Обед был подан в носовой части судна. Сервировка поражала несказанной простотой. Собственно говоря, там стояло огромное корыто, до краев наполненное кусками мяса и овощей. Каждый участник мероприятия просто брал из корыта первый попавшийся кусок, клал его в рот и тянулся за новым, поэтому у корыта создалась давка. Тут же крутились лже-свиньи, возбужденные до крайности. К ним относились с пониманием и пропускали к корыту вне очереди.

Я окончательно понял, что есть мне не хочется, но капитан настойчиво подтолкнул меня к корыту и терпеливо, словно имел дело с несмышленым младенцем, повторил: «Хряпа!» Яобреченно вздохнул, достал из-за пояса разбойничий нож иподцепил кусок неизвестного овоща. К моему удивлению, он оказался чертовски вкусным, как авокадо в хорошем итальянском салате, так что я сам не заметил, как потянулся за добавкой. Пираты вежливо расступились: очевидно, я пользовался такими же особыми привилегиями, как и лже-свиньи.

Страмослябы уважительно рассматривали мой нож. Комментарии сводились к многочисленным вариациям на тему «ибьтую мэмэ». Ничего принципиально нового я не услышал, пока капитан авторитетно не заявил: «Хур морговый», – кажется, он удивил не только меня, но и своих подчиненных…
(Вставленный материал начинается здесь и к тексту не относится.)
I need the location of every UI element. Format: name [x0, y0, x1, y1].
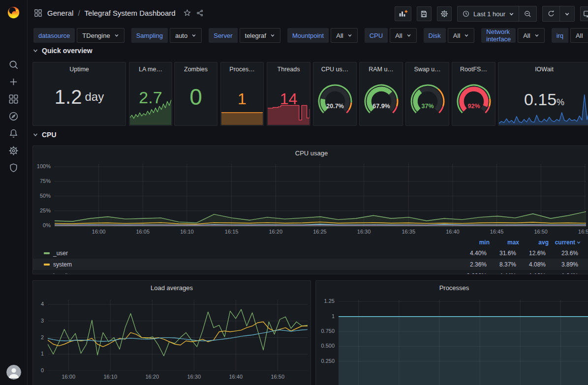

В финале рядом с пищевым корытом появилось еще одно, поменьше, наполненное мутной жидкостью, запах которой не оставлял никаких сомнений: граждане пираты собирались гулять, не дожидаясь вечера. Они проворно набросились на выпивку, с энтузиазмом размахивая огромными кружками, больше похожими на ночные горшки. Я воспользовался случаем и незаметно удалился обратно на корму.

«Сейчас они напьются, – мрачно размышлял я, – и пойдет веселье, могу себе представить! И куда мне теперь деваться? В море прыгать? Или на мачту лезть – так, что ли?!»

Удивительно, но эта дикая идея не вызвала у меня никакого внутреннего протеста. Странно, если учесть, что я до судорог в лодыжках боюсь высоты.

Наконец я задремал: усталость, солнцепек и полный желудок сделали свое дело. Я спал, и мне снилось, что я осуществил свою идиотскую идею: полез на мачту и устроился там, на рее, как канарейка на жердочке. Голова не кружилась от высоты: все-таки иногда во сне мы становимся удивительно бесстрашными! Морской воздух был неописуемо свежим, а на сердце у меня не оставалось ни единого камня. Я знал, что все будет хорошо. Или даже уже стало хорошо, а я, дурак, не заметил…


А потом я проснулся и обнаружил себя сидящим на тоненькой рее, между небом и землей, между облаками и свиньями, между солнечными дисками и широко распахнутой пастью изумленного Плюхая Яйцедубовича.